Physics Problems for Aspiring Physical Scientists and Engineers

With Hints and Full Solutions

Author: Ken Riley

Publisher: Cambridge University Press

ISBN: 1108476694

Category: Reference

Page: 346

View: 763

Containing over 200 physics problems, with hints and full solutions, this book develops the skill of finding solutions to scientific problems.

Grundkurs Theoretische Physik 5/1

Quantenmechanik - Grundlagen

Author: Wolfgang Nolting

Publisher: Springer-Verlag

ISBN: 366207561X

Category: Science

Page: 424

View: 5139

Der beliebte Grundkurs Theoretische Physik deckt in sieben Bänden alle für das Diplom maßgeblichen Gebiete ab. Jeder Band vermittelt gut durchdacht das im jeweiligen Semester nötige theoretische-physikalische Rüstzeug. Zahlreiche Übungsaufgaben mit ausführlichen Lösungen dienen der Vertiefung des Stoffes.

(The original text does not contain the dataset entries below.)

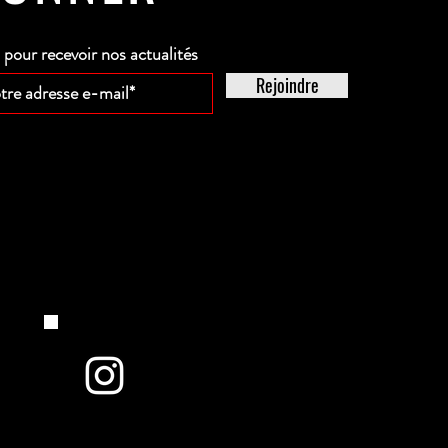
our recevoir nos actualités
Rejoindre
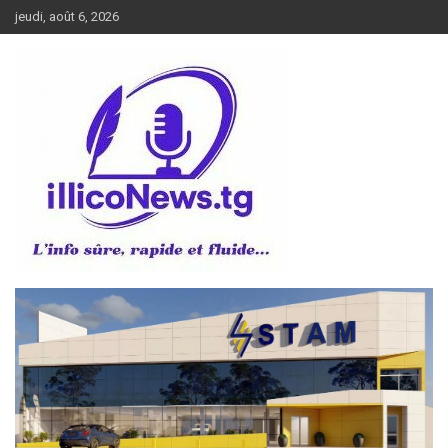
Aller
jeudi, août 6, 2026
au
contenu
L’info sûre, rapide et fluide
illiconews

Lineare Operatoren in Hilberträumen

Teil 1 Grundlagen

Author: Joachim Weidmann

Publisher: Springer-Verlag

ISBN: 9783322800947

Category: Mathematics

Page: 475

View: 2890

Behandelt werden die Grundlagen der Theorie zum Thema Lineare Operatoren in Hilberträumen, wie sie üblicherweise in Standardvorlesungen für Mathematiker und Physiker vorgestellt werden.

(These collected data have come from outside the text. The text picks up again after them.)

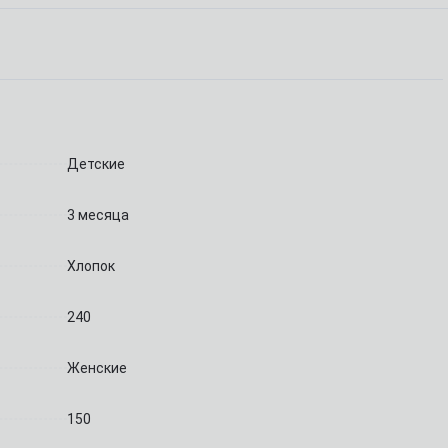
Детские
3 месяца
Хлопок
240
Женские
150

Mathematics for the Physical Sciences

Author: Laurent Schwartz

Publisher: Courier Dover Publications

ISBN: 0486466620

Category: Mathematics

Page: 358

View: 4930

Concise treatment of mathematical entities employs examples from the physical sciences. Topics include distribution theory, Fourier series, Laplace transforms, wave and heat conduction equations, and gamma and Bessel functions. 1966 edition.